__Task directions__:
Look through the records and copy each line that has "wifi" in it.

__Source information__:
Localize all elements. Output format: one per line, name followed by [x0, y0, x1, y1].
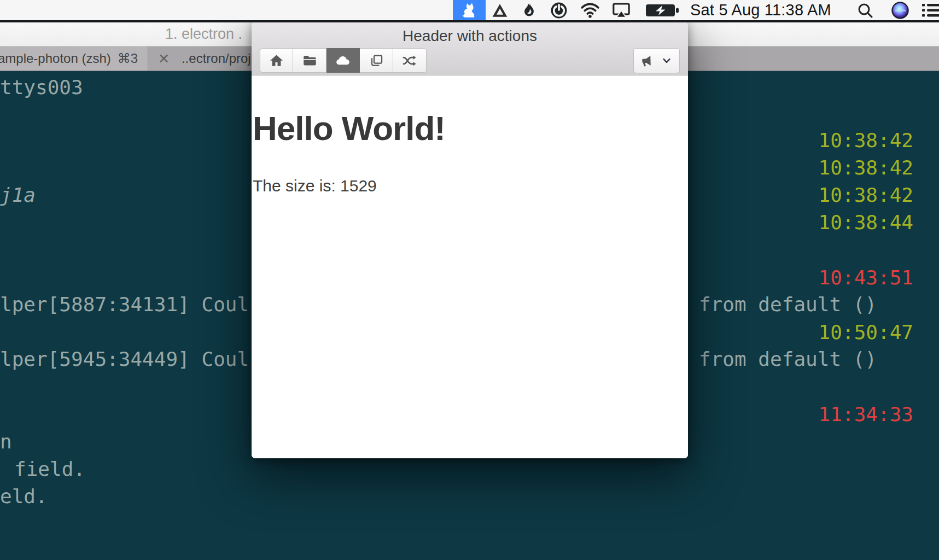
terminal-line: eld. [0, 483, 48, 510]
power-menu-extra[interactable] [546, 0, 572, 20]
shuffle-button[interactable] [393, 48, 427, 73]
terminal-line: j1a [0, 182, 36, 209]
siri-menu-extra[interactable] [890, 0, 911, 20]
photon-cat-menu-extra[interactable] [453, 0, 486, 20]
cloud-button[interactable] [326, 48, 360, 73]
battery-charging-icon [645, 3, 680, 18]
folder-icon [302, 53, 317, 68]
megaphone-icon [641, 53, 656, 68]
home-icon [269, 53, 284, 68]
terminal-tab-photon[interactable]: ample-photon (zsh) ⌘3 [0, 46, 148, 71]
flame-icon [521, 2, 538, 19]
terminal-line: lper[5887:34131] Coul [0, 291, 249, 318]
battery-menu-extra[interactable] [643, 0, 683, 20]
terminal-line: 10:38:42 [819, 154, 913, 182]
menu-bar: Sat 5 Aug 11:38 AM [0, 0, 939, 22]
terminal-window-title: 1. electron . [165, 22, 242, 46]
spotlight-menu-extra[interactable] [854, 0, 876, 20]
terminal-line: 10:50:47 [819, 319, 913, 346]
terminal-line: from default () [699, 346, 877, 373]
page-heading: Hello World! [253, 112, 688, 145]
cat-icon [460, 2, 478, 19]
photon-window: Header with actions [252, 22, 688, 458]
google-drive-menu-extra[interactable] [487, 0, 512, 20]
photon-window-titlebar[interactable]: Header with actions [252, 22, 688, 75]
menubar-clock[interactable]: Sat 5 Aug 11:38 AM [690, 0, 831, 20]
terminal-line: 10:38:44 [819, 209, 913, 236]
airplay-menu-extra[interactable] [607, 0, 635, 20]
home-button[interactable] [260, 48, 293, 73]
backblaze-menu-extra[interactable] [517, 0, 541, 20]
power-icon [550, 1, 568, 20]
terminal-line: from default () [699, 291, 877, 318]
siri-icon [891, 1, 909, 20]
terminal-line: n [0, 428, 12, 456]
wifi-icon [580, 2, 600, 19]
tab-label: ample-photon (zsh) [0, 51, 111, 66]
terminal-line: 11:34:33 [819, 401, 913, 428]
size-text: The size is: 1529 [253, 177, 688, 195]
terminal-line: 10:43:51 [819, 264, 913, 291]
google-drive-icon [491, 2, 509, 19]
airplay-display-icon [610, 1, 632, 20]
terminal-line: 10:38:42 [819, 127, 913, 154]
tab-shortcut: ⌘3 [118, 51, 138, 66]
terminal-line: field. [14, 456, 85, 483]
duplicate-window-button[interactable] [360, 48, 393, 73]
terminal-line: lper[5945:34449] Coul [0, 346, 249, 373]
announcement-dropdown-button[interactable] [633, 48, 680, 73]
terminal-line: 10:38:42 [819, 182, 913, 209]
popup-windows-icon [369, 53, 384, 68]
list-icon [922, 3, 939, 18]
wifi-menu-extra[interactable] [576, 0, 604, 20]
tab-close-icon[interactable]: ✕ [158, 51, 170, 67]
search-icon [856, 2, 874, 19]
folder-button[interactable] [293, 48, 326, 73]
cloud-icon [335, 53, 351, 68]
terminal-line: ttys003 [0, 74, 83, 101]
shuffle-icon [402, 53, 417, 68]
tab-label: ..ectron/proj [182, 51, 251, 66]
toolbar-button-group [260, 48, 427, 73]
chevron-down-icon [661, 55, 672, 66]
notification-center-menu-extra[interactable] [921, 0, 939, 20]
window-title: Header with actions [252, 22, 688, 45]
photon-window-content: Hello World! The size is: 1529 [252, 75, 688, 458]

__Solution__:
wifi-icon [580, 2, 600, 19]
wifi-menu-extra[interactable] [576, 0, 604, 20]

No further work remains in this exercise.